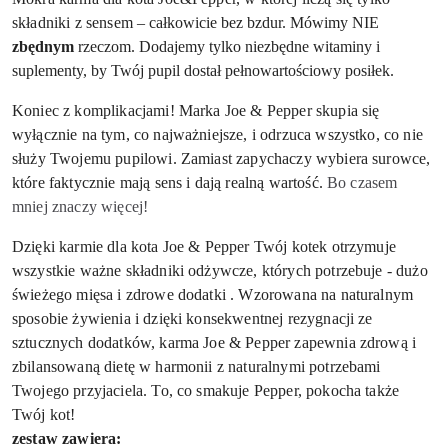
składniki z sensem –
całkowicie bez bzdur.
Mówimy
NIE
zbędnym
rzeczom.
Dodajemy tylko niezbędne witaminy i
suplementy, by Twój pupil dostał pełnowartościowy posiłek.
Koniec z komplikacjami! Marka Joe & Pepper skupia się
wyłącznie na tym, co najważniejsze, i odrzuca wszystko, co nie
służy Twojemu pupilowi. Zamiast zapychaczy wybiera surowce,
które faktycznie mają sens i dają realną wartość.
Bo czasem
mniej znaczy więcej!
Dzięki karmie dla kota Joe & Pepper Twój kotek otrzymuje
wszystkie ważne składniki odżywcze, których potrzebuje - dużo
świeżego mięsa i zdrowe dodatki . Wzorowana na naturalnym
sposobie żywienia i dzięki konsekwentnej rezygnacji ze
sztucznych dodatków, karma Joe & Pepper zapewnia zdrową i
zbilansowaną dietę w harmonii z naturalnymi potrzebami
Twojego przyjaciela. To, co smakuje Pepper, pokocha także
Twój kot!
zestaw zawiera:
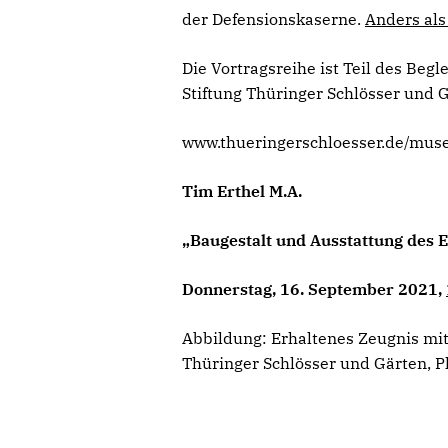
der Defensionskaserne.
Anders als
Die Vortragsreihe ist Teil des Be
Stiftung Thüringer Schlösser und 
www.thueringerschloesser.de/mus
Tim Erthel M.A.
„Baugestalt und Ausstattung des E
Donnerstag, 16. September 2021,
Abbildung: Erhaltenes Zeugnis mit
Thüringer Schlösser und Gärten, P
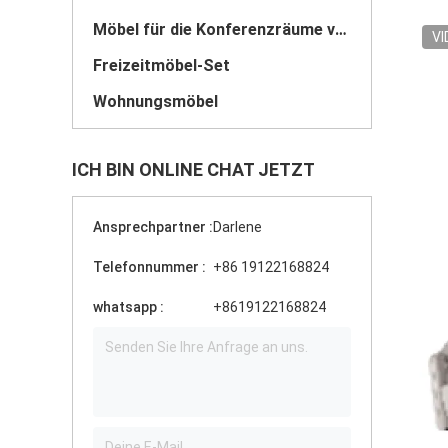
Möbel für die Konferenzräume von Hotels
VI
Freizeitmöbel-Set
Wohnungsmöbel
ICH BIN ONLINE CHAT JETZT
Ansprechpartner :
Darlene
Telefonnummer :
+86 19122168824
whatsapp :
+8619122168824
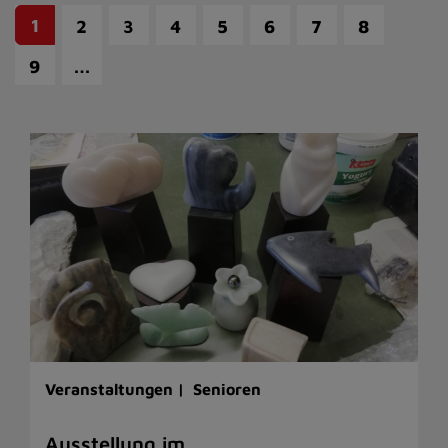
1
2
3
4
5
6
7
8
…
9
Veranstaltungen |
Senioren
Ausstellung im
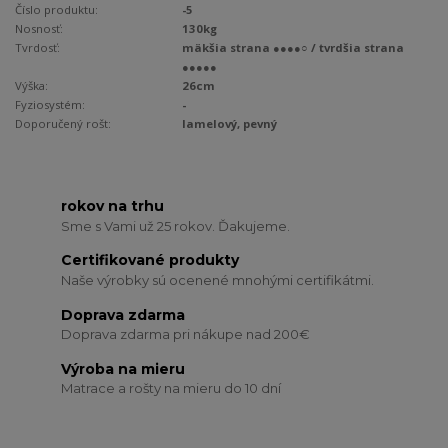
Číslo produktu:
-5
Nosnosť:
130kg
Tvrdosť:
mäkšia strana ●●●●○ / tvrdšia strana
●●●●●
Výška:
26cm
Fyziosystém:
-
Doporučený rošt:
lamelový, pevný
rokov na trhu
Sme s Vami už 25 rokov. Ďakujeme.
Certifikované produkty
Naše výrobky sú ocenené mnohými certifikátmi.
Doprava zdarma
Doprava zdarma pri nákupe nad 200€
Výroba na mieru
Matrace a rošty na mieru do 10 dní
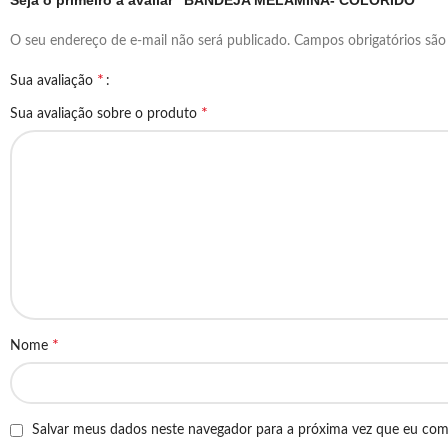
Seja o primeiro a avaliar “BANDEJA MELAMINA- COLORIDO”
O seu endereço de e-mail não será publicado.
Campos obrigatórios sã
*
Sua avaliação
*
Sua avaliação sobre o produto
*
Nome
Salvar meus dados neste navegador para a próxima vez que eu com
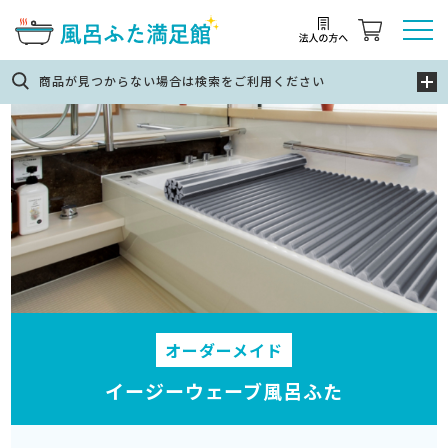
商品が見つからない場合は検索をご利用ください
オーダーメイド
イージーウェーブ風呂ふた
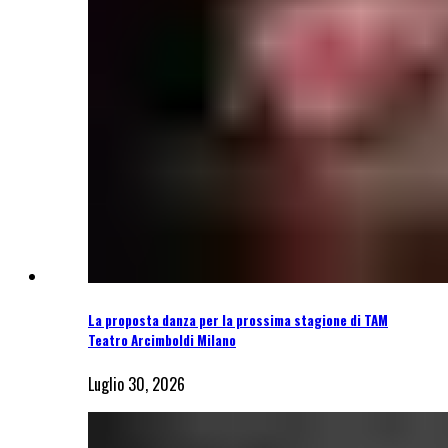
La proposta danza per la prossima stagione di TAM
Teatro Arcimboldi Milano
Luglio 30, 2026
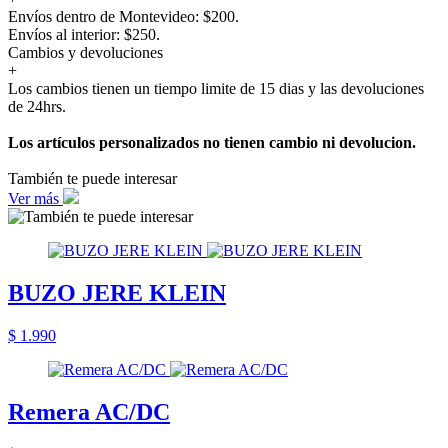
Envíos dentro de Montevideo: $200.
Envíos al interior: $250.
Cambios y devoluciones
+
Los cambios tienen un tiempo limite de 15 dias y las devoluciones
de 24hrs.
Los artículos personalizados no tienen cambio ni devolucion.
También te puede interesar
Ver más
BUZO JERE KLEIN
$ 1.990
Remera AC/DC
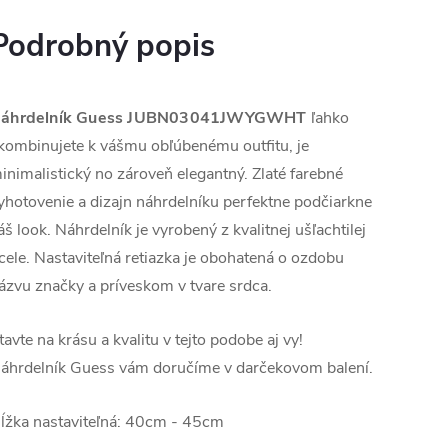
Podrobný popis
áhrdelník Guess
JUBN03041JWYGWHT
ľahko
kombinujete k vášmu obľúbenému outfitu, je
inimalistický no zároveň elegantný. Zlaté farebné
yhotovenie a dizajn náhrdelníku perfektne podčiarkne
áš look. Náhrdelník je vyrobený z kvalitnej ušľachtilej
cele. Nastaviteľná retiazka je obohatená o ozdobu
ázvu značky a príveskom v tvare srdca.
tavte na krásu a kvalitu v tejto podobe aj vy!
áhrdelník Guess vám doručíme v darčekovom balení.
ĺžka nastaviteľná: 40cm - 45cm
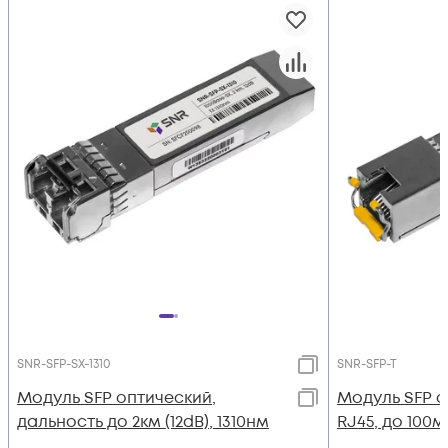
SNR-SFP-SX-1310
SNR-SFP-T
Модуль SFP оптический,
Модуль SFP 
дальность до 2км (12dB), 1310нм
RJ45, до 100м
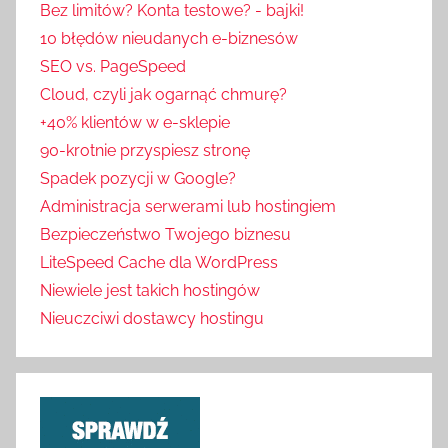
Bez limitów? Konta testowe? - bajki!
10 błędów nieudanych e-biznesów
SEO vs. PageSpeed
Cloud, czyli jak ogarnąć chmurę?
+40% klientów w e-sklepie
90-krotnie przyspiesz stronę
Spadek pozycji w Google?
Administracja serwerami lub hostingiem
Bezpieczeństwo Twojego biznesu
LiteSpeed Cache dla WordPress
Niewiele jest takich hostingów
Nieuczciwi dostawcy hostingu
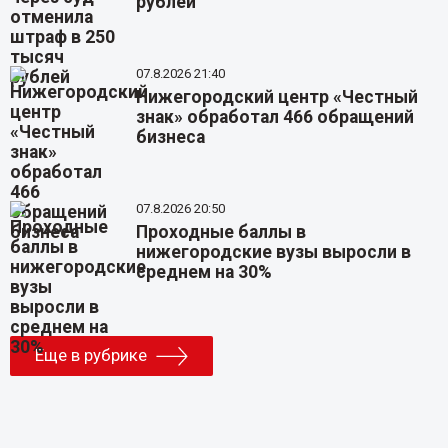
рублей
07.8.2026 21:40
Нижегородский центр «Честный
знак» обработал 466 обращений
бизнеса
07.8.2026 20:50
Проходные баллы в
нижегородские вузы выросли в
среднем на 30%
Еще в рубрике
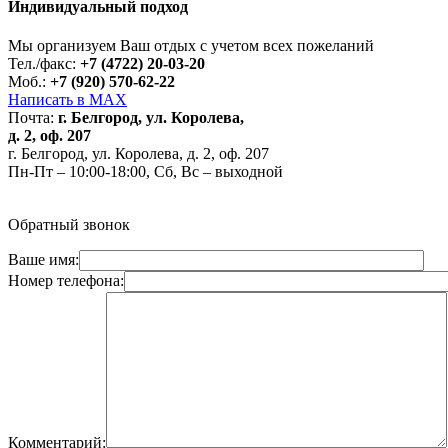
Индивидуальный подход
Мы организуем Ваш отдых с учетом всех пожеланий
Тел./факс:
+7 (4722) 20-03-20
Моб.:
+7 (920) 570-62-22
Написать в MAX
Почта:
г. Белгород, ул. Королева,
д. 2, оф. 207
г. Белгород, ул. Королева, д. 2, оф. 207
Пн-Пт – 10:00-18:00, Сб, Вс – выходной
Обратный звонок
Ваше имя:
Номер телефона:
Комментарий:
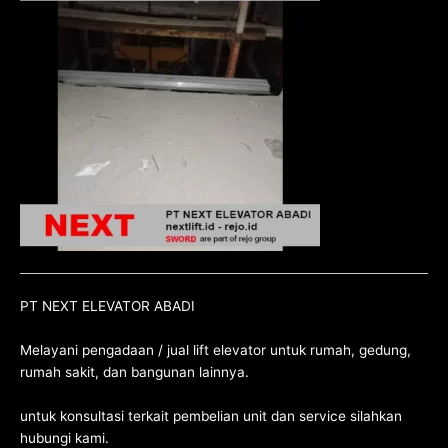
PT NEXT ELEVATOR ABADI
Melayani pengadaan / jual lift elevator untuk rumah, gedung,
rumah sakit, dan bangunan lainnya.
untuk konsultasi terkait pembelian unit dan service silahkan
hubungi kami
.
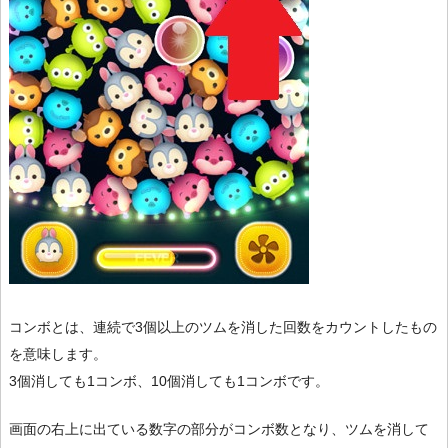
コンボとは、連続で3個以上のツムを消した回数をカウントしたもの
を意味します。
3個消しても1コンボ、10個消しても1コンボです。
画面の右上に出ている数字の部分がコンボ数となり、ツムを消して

## What the task requires
Restate every record exactly, please; do not copy the pictures.

## Output for this task
składniki z sensem –
całkowicie bez bzdur.
Mówimy
NIE
zbędnym
rzeczom.
Dodajemy tylko niezbędne witaminy i
suplementy, by Twój pupil dostał pełnowartościowy posiłek.
Koniec z komplikacjami! Marka Joe & Pepper skupia się
wyłącznie na tym, co najważniejsze, i odrzuca wszystko, co nie
służy Twojemu pupilowi. Zamiast zapychaczy wybiera surowce,
które faktycznie mają sens i dają realną wartość.
Bo czasem
mniej znaczy więcej!
Dzięki karmie dla kota Joe & Pepper Twój kotek otrzymuje
wszystkie ważne składniki odżywcze, których potrzebuje - dużo
świeżego mięsa i zdrowe dodatki . Wzorowana na naturalnym
sposobie żywienia i dzięki konsekwentnej rezygnacji ze
sztucznych dodatków, karma Joe & Pepper zapewnia zdrową i
zbilansowaną dietę w harmonii z naturalnymi potrzebami
Twojego przyjaciela. To, co smakuje Pepper, pokocha także
Twój kot!
zestaw zawiera:
der Defensionskaserne.
Anders als
Die Vortragsreihe ist Teil des Be
Stiftung Thüringer Schlösser und 
www.thueringerschloesser.de/mus
Tim Erthel M.A.
„Baugestalt und Ausstattung des E
Donnerstag, 16. September 2021,
Abbildung: Erhaltenes Zeugnis mit
Thüringer Schlösser und Gärten, P
Möbel für die Konferenzräume von Hotels
VI
Freizeitmöbel-Set
Wohnungsmöbel
ICH BIN ONLINE CHAT JETZT
Ansprechpartner :
Darlene
Telefonnummer :
+86 19122168824
whatsapp :
+8619122168824
1
2
3
4
5
6
7
8
…
9
Veranstaltungen |
Senioren
Ausstellung im
Číslo produktu:
-5
Nosnosť:
130kg
Tvrdosť:
mäkšia strana ●●●●○ / tvrdšia strana
●●●●●
Výška:
26cm
Fyziosystém:
-
Doporučený rošt:
lamelový, pevný
rokov na trhu
Sme s Vami už 25 rokov. Ďakujeme.
Certifikované produkty
Naše výrobky sú ocenené mnohými certifikátmi.
Doprava zdarma
Doprava zdarma pri nákupe nad 200€
Výroba na mieru
Matrace a rošty na mieru do 10 dní
Seja o primeiro a avaliar “BANDEJA MELAMINA- COLORIDO”
O seu endereço de e-mail não será publicado.
Campos obrigatórios sã
*
Sua avaliação
*
Sua avaliação sobre o produto
*
Nome
Salvar meus dados neste navegador para a próxima vez que eu com
商品が見つからない場合は検索をご利用ください
オーダーメイド
イージーウェーブ風呂ふた
La proposta danza per la prossima stagione di TAM
Teatro Arcimboldi Milano
Luglio 30, 2026
Envíos dentro de Montevideo: $200.
Envíos al interior: $250.
Cambios y devoluciones
+
Los cambios tienen un tiempo limite de 15 dias y las devoluciones
de 24hrs.
Los artículos personalizados no tienen cambio ni devolucion.
También te puede interesar
Ver más
BUZO JERE KLEIN
$ 1.990
Remera AC/DC
Podrobný popis
áhrdelník Guess
JUBN03041JWYGWHT
ľahko
kombinujete k vášmu obľúbenému outfitu, je
inimalistický no zároveň elegantný. Zlaté farebné
yhotovenie a dizajn náhrdelníku perfektne podčiarkne
áš look. Náhrdelník je vyrobený z kvalitnej ušľachtilej
cele. Nastaviteľná retiazka je obohatená o ozdobu
ázvu značky a príveskom v tvare srdca.
tavte na krásu a kvalitu v tejto podobe aj vy!
áhrdelník Guess vám doručíme v darčekovom balení.
ĺžka nastaviteľná: 40cm - 45cm
SNR-SFP-SX-1310
SNR-SFP-T
Модуль SFP оптический,
Модуль SFP 
дальность до 2км (12dB), 1310нм
RJ45, до 100м
Bez limitów? Konta testowe? - bajki!
10 błędów nieudanych e-biznesów
SEO vs. PageSpeed
Cloud, czyli jak ogarnąć chmurę?
+40% klientów w e-sklepie
90-krotnie przyspiesz stronę
Spadek pozycji w Google?
Administracja serwerami lub hostingiem
Bezpieczeństwo Twojego biznesu
LiteSpeed Cache dla WordPress
Niewiele jest takich hostingów
Nieuczciwi dostawcy hostingu
рублей
07.8.2026 21:40
Нижегородский центр «Честный
знак» обработал 466 обращений
бизнеса
07.8.2026 20:50
Проходные баллы в
нижегородские вузы выросли в
среднем на 30%
Еще в рубрике
Индивидуальный подход
Мы организуем Ваш отдых с учетом всех пожеланий
Тел./факс:
+7 (4722) 20-03-20
Моб.:
+7 (920) 570-62-22
Написать в MAX
Почта:
г. Белгород, ул. Королева,
д. 2, оф. 207
г. Белгород, ул. Королева, д. 2, оф. 207
Пн-Пт – 10:00-18:00, Сб, Вс – выходной
Обратный звонок
Ваше имя:
Номер телефона:
Комментарий:
PT NEXT ELEVATOR ABADI
Melayani pengadaan / jual lift elevator untuk rumah, gedung,
rumah sakit, dan bangunan lainnya.
untuk konsultasi terkait pembelian unit dan service silahkan
hubungi kami
.
コンボとは、連続で3個以上のツムを消した回数をカウントしたもの
を意味します。
3個消しても1コンボ、10個消しても1コンボです。
画面の右上に出ている数字の部分がコンボ数となり、ツムを消して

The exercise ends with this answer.